Brand activations at Time’s events range from thought leadership programming opportunities, product placement and interactive, on-site brand integrations. For example, brands can sponsor custom dinners, breakaway sessions and brunches. Time also sells packages to event brand sponsors that include social and branded content offerings, Muhammad added.

Time has doubled its internal events team in the past year to help handle the growing business, with a total of 10 people now dedicated to events design, sales, customer success, programming and audience development.

Time’s custom events have a “built if sold” model, while others – such as its annual event franchises like Time100 Next and Time100 Impact Awards Summit – are scheduled with returning and new partners paying to sponsor the events. The timeline for selling an event is 8-12 weeks, Macsai said. When asked about details of Time’s payment terms, a spokesperson said the company’s contracts are confidential and unique to each event.

Muhammad noted that Time has not had a sponsor back out at the last minute, but the company does have protections in place in their contracts to ensure they aren’t left high and dry should this occur, given vendors expect significant deposits prior to events. She declined to share what those protections were.
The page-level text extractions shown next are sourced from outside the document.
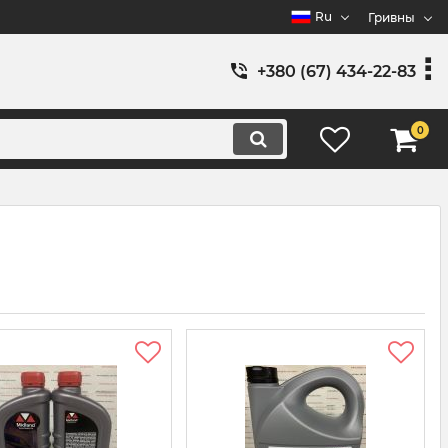
Ru
Гривны
+380 (67) 434-22-83
0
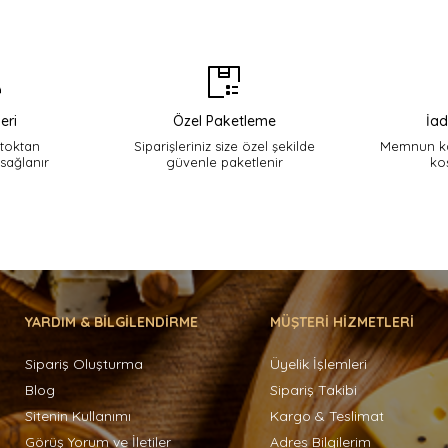
eri
Özel Paketleme
İad
stoktan
Siparişleriniz size özel şekilde
Memnun ka
 sağlanır
güvenle paketlenir
ko
YARDIM & BİLGİLENDİRME
MÜŞTERİ HİZMETLERİ
Sipariş Oluşturma
Üyelik İşlemleri
Blog
Sipariş Takibi
Sitenin Kullanımı
Kargo & Teslimat
Görüş Yorum ve İletiler
Adres Bilgilerim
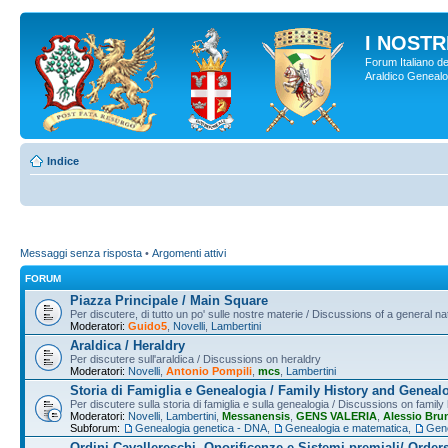
I NOSTRI
Forum Italiano de
Araldico Genealogi
Indice
Messaggi senza risposta
•
Argomenti attivi
FORUM
Piazza Principale / Main Square
Per discutere, di tutto un po' sulle nostre materie / Discussions of a general na
Moderatori:
Guido5
,
Novelli
,
Lambertini
Araldica / Heraldry
Per discutere sull'araldica / Discussions on heraldry
Moderatori:
Novelli
,
Antonio Pompili
,
mcs
,
Lambertini
Storia di Famiglia e Genealogia / Family History and Geneal
Per discutere sulla storia di famiglia e sulla genealogia / Discussions on famil
Moderatori:
Novelli
,
Lambertini
,
Messanensis
,
GENS VALERIA
,
Alessio Bru
Subforum:
Genealogia genetica - DNA
,
Genealogia e matematica
,
Gene
Ordini Cavallereschi, Onorificenze e Sistemi premiali/ Order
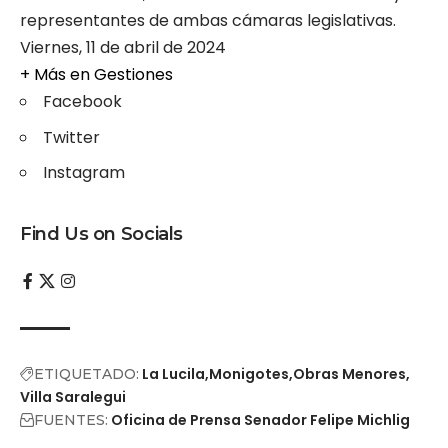
representantes de ambas cámaras legislativas.
Viernes, 11 de abril de 2024
+ Más en
Gestiones
Facebook
Twitter
Instagram
Find Us on Socials
La Lucila
Monigotes
Obras Menores
ETIQUETADO:
Villa Saralegui
Oficina de Prensa Senador Felipe Michlig
FUENTES:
Eric Fleming, co-founder and executive producer of Makeout NYC, which has produced events for Time in the past, said his experiential agency asks clients to pay at least 75% of the total cost to produce the event before it takes place, and the other 25% within 30 days of the event concluding. The size of the event also determines how soon they require the upfront payment, Fleming said. For example, Makeout NYC is still waiting for the deposit for a small, 150-person event happening at the end of this month, but another client with an event in October with over 3,000 attendees needed to pay by the end of June.

Doubling down on custom

Most of Time’s events are extensions of its large editorial franchises, such as the Time100 Gala and Summit, Women of the Year Gala and Person of the Year. But this year, Time will host new custom live events, such as its Time Impact House and Time100 Talks, which the company hopes will become recurring franchises, if they are sold. Time is selling these events around major cultural moments and events (such as SXSW or Art Basel), as well as editorial topics that Time covers, in any market, a Time spokesperson said.

Time’s first custom event this year, called Time Impact House, will take place alongside the Martha’s Vineyard African-American Film Festival in August and is sponsored by UBS. Programming will include a reception, panel and dinner, with start-up founders from underrepresented backgrounds, investors and policy and business decision makers as attendees, Muhammad said.
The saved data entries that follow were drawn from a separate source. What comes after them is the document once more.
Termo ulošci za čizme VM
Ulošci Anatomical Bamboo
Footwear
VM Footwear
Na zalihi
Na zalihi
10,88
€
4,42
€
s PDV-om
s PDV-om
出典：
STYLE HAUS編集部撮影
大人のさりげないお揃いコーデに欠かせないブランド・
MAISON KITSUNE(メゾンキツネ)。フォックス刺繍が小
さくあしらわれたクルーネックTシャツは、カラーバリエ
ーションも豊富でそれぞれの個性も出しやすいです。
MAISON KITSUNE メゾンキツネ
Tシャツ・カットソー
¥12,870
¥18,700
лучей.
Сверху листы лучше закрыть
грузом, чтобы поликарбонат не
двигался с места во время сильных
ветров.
Time100 Talks – which launched during the pandemic as a virtual-only event series – will shift to become a new in-person, custom event product. One of these events will also take place at Martha’s Vineyard, which is sold to UBS as part of Impact House though there are still additional sponsorship opportunities available. Sponsorships at another Time100 Talk at UNGA Climate Week in September in New York City are currently being pitched.

Custom events will also take the form of smaller evening gatherings, like the one it’s creating on behalf of “longtime partner” American Family Insurance in Atlanta this August, Muhammad said. The event will celebrate the 60th anniversary of the legacy of Dr. Martin Luther King Jr. and will be an expansion of the partnership AFI had with Time for its immersive VR project in 2020 called The March.

This story has been updated to reflect that four of Time’s new events in 2023 are custom events, not eight.